Savo Milošević became synonymous with missed chances in my youth. He was recognised by many as a comically wasteful centre forward, forever the butt of the joke. Savo was also one of several 90’s Villa players I personally met, at a time when access to top flight footballers was much more readily available.

Savo and I crossed paths in the old Selly Oak Sainsbury’s. As a 7-year-old, spotting Savo just feet away from me was wildly exciting, and within seconds I was in front of him with my moms shopping list and pen asking for an autograph. Savo duly obliged, gave me a thumbs up, and we parted ways. My exhilaration didn’t dissipate for some time afterwards, to the point where I badgered my mom into allowing me to phone into BBC WM with news of my Savo sighting. I’m guessing this was a slow news day as I made it on air! What followed was a farcical section of radio broadcasting where the presenter, possibly Malcom Boyden, enquired as to what Savo was purchasing. 7-year-old me went on to create a fictional shopping list on behalf of the Serbian striker.

This chance encounter and peculiar follow up event left me with an affection for Milošević and a sense of sadness at the mockery he endured.

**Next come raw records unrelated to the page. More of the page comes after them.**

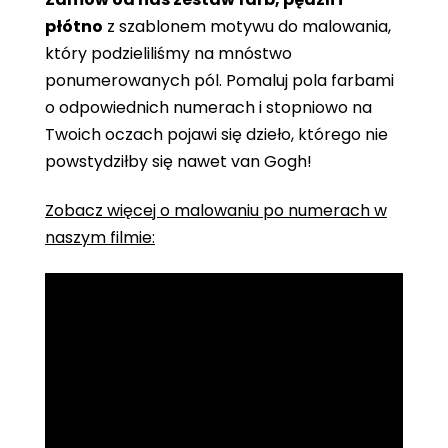
płótno
z szablonem motywu do malowania,
który podzieliliśmy na mnóstwo
ponumerowanych pól. Pomaluj pola farbami
o odpowiednich numerach i stopniowo na
Twoich oczach pojawi się dzieło, którego nie
powstydziłby się nawet van Gogh!
Zobacz więcej o malowaniu po numerach w
naszym filmie:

Savo arrived as a club record £3.5 million striker to form a partnership with Dwight Yorke. He departed three years later in disgrace following the infamous spitting incident at Ewood Park during a 5-0 drubbing by Blackburn Rovers. In between those two bookends of his Villa career, he started with promise, missed plenty of chances, donned a bandana and managed a respectable 33 goals in 117 appearances. Perhaps the most iconic of those 33 is his remarkable strike in Villa’s 1996 League Cup final demolition of Leeds United.

As with any footballer, and indeed person, Savo was a mixed bag. A fallible human being as much as anyone else, he was also a talented footballer capable of the sublime and the ridiculous in equal measure. Brian Little, who brought Milošević to B6 during his reign, speaks fondly of him, describing him as a good trainer and an effective partner for Dwight Yorke.

“You did little passing drills that players hate and he was on his toes doing it right.

He was a very important part of my team. I wanted a left footed striker to play with Dwight, that’s what I wanted and the balance was perfect.

“I cant help do anything other than defend him. ‘Great’ is perhaps an exaggeration but I thought he did a good job for us.

Savo is a divisive figure amongst the Villa Park faithful. Some have fond memories, while others are steadfast in their opinion of him as a profligate forward who departed in ignominy.

It is a shame that the nail in the coffin for Savo and his Villa career was his spit of frustration at Ewood Park. His disappointing exit became more frustrating when he went on to resurrect that career, largely in Spain, winding up with almost 200 club goals and a solid international career.

One thing is for certain, for good or bad, Savo is a cult figure at our club and one who will live long in our memory. Up the Villa!